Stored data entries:
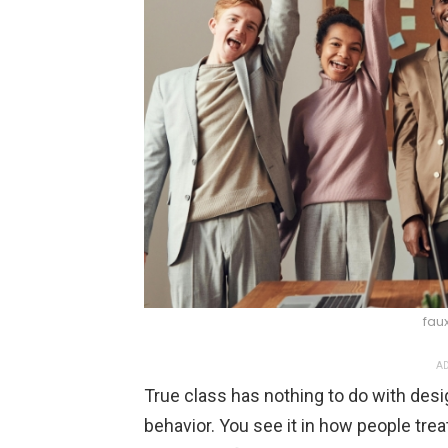
fau
AD
True class has nothing to do with desi
behavior. You see it in how people tre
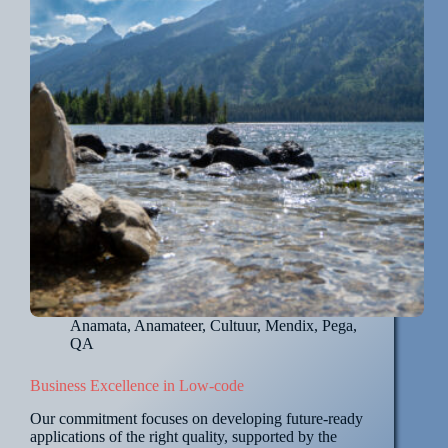
Anamata
,
Anamateer
,
Cultuur
,
Mendix
,
Pega
,
QA
Business Excellence in Low-code
Our commitment focuses on developing future-ready
applications of the right quality, supported by the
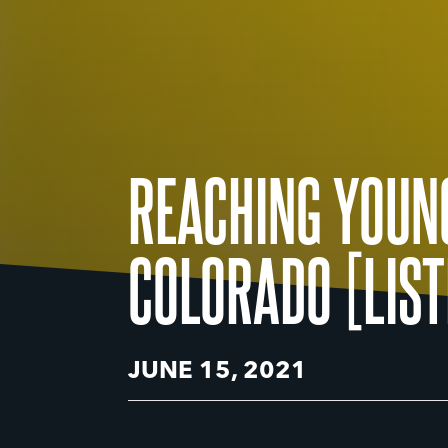
REACHING YOUN
COLORADO [LIST
JUNE 15, 2021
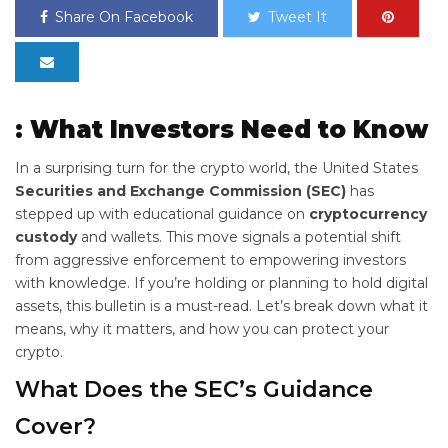
Share On Facebook
Tweet It
: What Investors Need to Know
In a surprising turn for the crypto world, the United States
Securities and Exchange Commission (SEC)
has
stepped up with educational guidance on
cryptocurrency
custody
and wallets. This move signals a potential shift
from aggressive enforcement to empowering investors
with knowledge. If you’re holding or planning to hold digital
assets, this bulletin is a must-read. Let’s break down what it
means, why it matters, and how you can protect your
crypto.
What Does the SEC’s
Guidance
Cover?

YOUR GOAL:
Print the records again exactly. Skip every picture.

REPLY TO THE EXERCISE:
fau
AD
True class has nothing to do with desi
behavior. You see it in how people tre
Anamata
,
Anamateer
,
Cultuur
,
Mendix
,
Pega
,
QA
Business Excellence in Low-code
Our commitment focuses on developing future-ready
applications of the right quality, supported by the
REACHING YOUN
COLORADO [LIST
JUNE 15, 2021
Share On Facebook
Tweet It
: What Investors Need to Know
In a surprising turn for the crypto world, the United States
Securities and Exchange Commission (SEC)
has
stepped up with educational guidance on
cryptocurrency
custody
and wallets. This move signals a potential shift
from aggressive enforcement to empowering investors
with knowledge. If you’re holding or planning to hold digital
assets, this bulletin is a must-read. Let’s break down what it
means, why it matters, and how you can protect your
crypto.
What Does the SEC’s
Guidance
Cover?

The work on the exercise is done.